Reproduce, exactly and in full, only the lines below from the one containing "Historical Tour Porto" through the one containing "Porto Sailing".

Dataset |
○ ○ ○ ○ ○ ○ ○
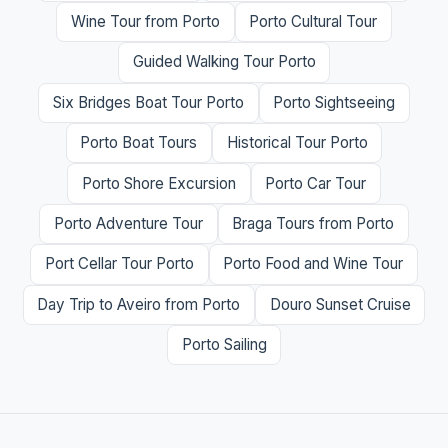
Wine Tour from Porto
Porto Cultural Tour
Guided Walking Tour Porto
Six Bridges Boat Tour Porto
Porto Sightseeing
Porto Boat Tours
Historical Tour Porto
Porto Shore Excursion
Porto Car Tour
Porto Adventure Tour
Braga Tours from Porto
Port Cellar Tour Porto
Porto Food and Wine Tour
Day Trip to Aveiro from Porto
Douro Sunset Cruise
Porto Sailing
○ ○ ○ ○ ○ ○ ○
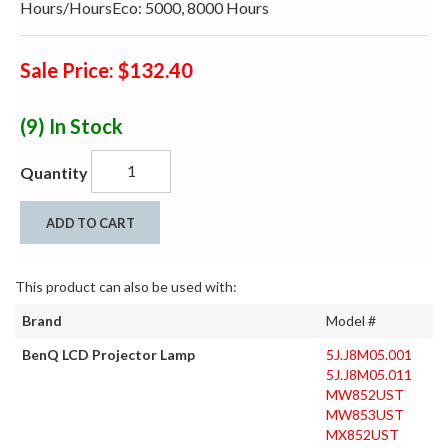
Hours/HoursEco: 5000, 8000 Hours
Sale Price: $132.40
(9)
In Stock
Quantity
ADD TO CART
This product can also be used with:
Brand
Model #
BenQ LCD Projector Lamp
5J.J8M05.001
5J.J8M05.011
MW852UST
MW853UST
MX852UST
○ ○ ○ ○ ○ ○ ○
Answer below |
Historical Tour Porto
Porto Shore Excursion
Porto Car Tour
Porto Adventure Tour
Braga Tours from Porto
Port Cellar Tour Porto
Porto Food and Wine Tour
Day Trip to Aveiro from Porto
Douro Sunset Cruise
Porto Sailing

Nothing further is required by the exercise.